Neuronal loss and apoptosis measurements
Patient iPS-derived neurons exhibit HD-dependent phenotypes including
elevated caspase-3 signals and neuronal loss upon BDNF removal.
Fluorescent dye was used to measure the apoptosis phenotype, and
Immunostaining of Tuj1, a neuronal-specific-tubulin that capture
neuronal morphology, was used to measure neuronal shrinkage and loss
phenotype. The STHdh cells exhibit HD-dependent caspase 3 activity upon
stress, such as serum removal. For compound treatment in the cells, the
compounds were diluted in DMSO to 1X concentrations and added to the
cells at least one day after plating (for iPS-derived neurons, the
compounds were added one week after plating).The cells were stressed
(BDNF removal for iPS-derived neurons) 1 day after compound treatment,
and tested at the indicated time points. For caspase-3 activity
detection, NucView 488 caspase-3 dye (Biotium, #30029) was used for
staining as an indicator for apoptosis. For assaying the neuronal loss,
Tuj1, a neuronal specific tubulin was stained to show neuronal
morphology. Images were taken by Carl Zeiss microscopes and analyzed
blindly by ImageJ for caspase-3 and Tuj1 (Covance, #MMS-435P)
quantifications.
Western-blot analysis
Heala cells were plated at 75% confluency 24 wells plate. 16hr after
plating the cells, treatments were carried out as indicated
concentrations for 24hr. Then cells were lysed on ice in 6XSDS Sample
buffer (62.5 mM Tris-HCl pH 6.8, 5% β-mercaptoethanol, 10% glycerol
and 0.01% bromophenol blue) for 30 min in presence of protease
inhibitors (Roche Diagnostics). Proteins were resolved by SDS-PAGE and
transferred onto a NC membrane (Millipore) by semi-dry Western- blot.
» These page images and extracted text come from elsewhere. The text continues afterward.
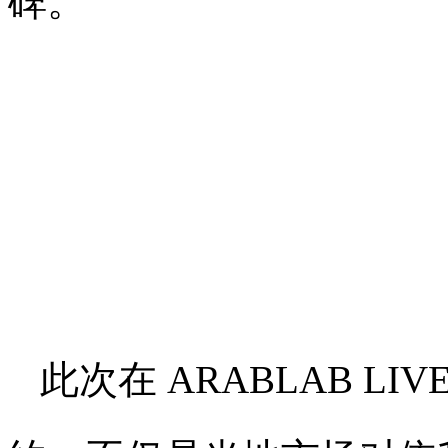
碑。
此次在 ARABLAB L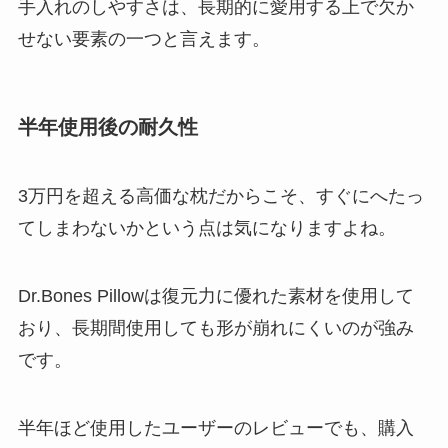
手入れのしやすさは、長期的に愛用する上で欠か
せない要素の一つと言えます。
半年使用後の耐久性
3万円を超える高価な枕だからこそ、すぐにへたっ
てしまわないかという点は気になりますよね。
Dr.Bones Pillowは復元力に優れた素材を使用して
おり、長期間使用しても形が崩れにくいのが強み
です。
半年ほど使用したユーザーのレビューでも、購入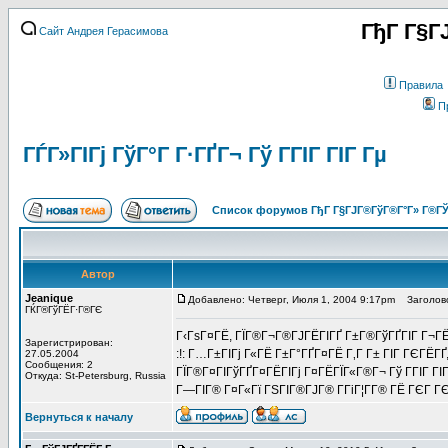
ГђГ Г§Г
Сайт Андрея Герасимова
Правила
П
ГЃГ»ГІГј ГўГ°Г Г·ГҐГ¬ Гў ГГІГ ГІГ Гµ
Список форумов ГђГ Г§ГЈГ®ГўГ®Г°Г» Г®ГЎ
Автор
Jeanique
Добавлено: Четверг, Июля 1, 2004 9:17pm
Заголовок 
ГЌГ®ГўГЁГ·Г®ГЄ
Г‹ГѕГ¤ГЁ, ГЇГ®Г¬Г®ГЈГЁГІГҐ Г±Г®ГўГҐГІГ Г¬ГЁ
Зарегистрирован:
:!: Г…Г±ГІГј Г«ГЁ Г±Г°ГҐГ¤ГЁ Г‚Г Г± ГІГ ГЄГЁГ
27.05.2004
Сообщения: 2
ГЇГ®Г¤ГІГўГҐГ¤ГЁГІГј Г¤ГЁГЇГ«Г®Г¬ Гў ГГІГ ГІ
Откуда: St-Petersburg, Russia
Г—ГІГ® Г¤Г«Гї ГЅГІГ®ГЈГ® Г­ГіГ¦Г­Г® ГЁ ГЄГ 
Вернуться к началу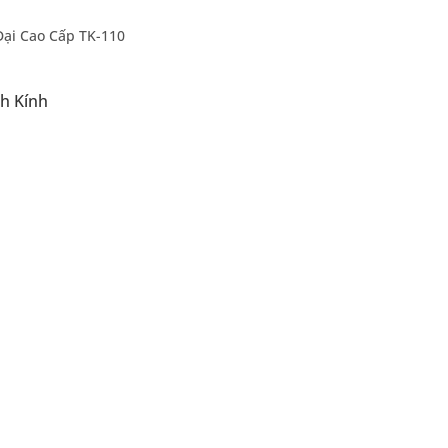
Đại Cao Cấp TK-110
h Kính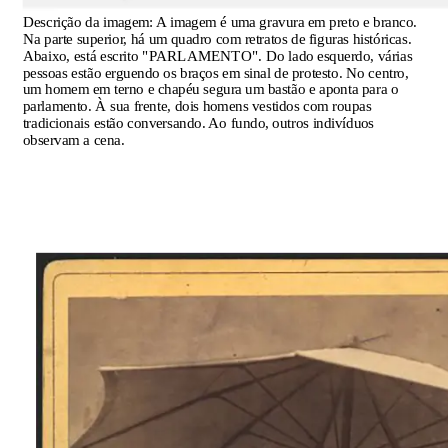
Descrição da imagem:
A imagem é uma gravura em preto e branco.
Na parte superior, há um quadro com retratos de figuras históricas.
Abaixo, está escrito "PARLAMENTO". Do lado esquerdo, várias
pessoas estão erguendo os braços em sinal de protesto. No centro,
um homem em terno e chapéu segura um bastão e aponta para o
parlamento. À sua frente, dois homens vestidos com roupas
tradicionais estão conversando. Ao fundo, outros indivíduos
observam a cena.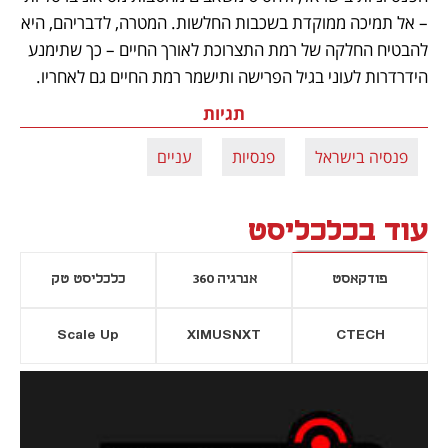
– אל תמיכה ממוקדת בשכבות החלשות. המטרה, לדבריהם, היא 
להבטיח החלקה של רמת התצרוכת לאורך החיים – כך שתימנע 
הידרדרות לעוני בגיל הפרישה ותישמר רמת החיים גם לאחריו.
תגיות
פנסיה בישראל
פנסיות
עניים
עוד בכלכליסט
פודקאסט
אנרגיה 360
כלכליסט טק
Scale Up
XIMUSNXT
CTECH
יסייה חדשה
נפתח בכרטיסייה חדשה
The membrane was blocked with 5% milk in PBST (1XPBS, 0.5% Tween20)
and incubated with the indicated primary antibody in 5% BSA in PBST
overnight at 4℃. The membrane was then washed three times using PBST and
incubated with the HRP-conjugated secondary antibody (Jackson
ImmunoResearch) diluted 1:10000 in 5% BSA with PBST for 1 h at RT,
washed again three times (5 min each) with PBST, and incubated with ECL
reagent mixture (Millipore). Chemiluminescence signals were detected
using the ChemiScope 3400 Mini (Qinxiang).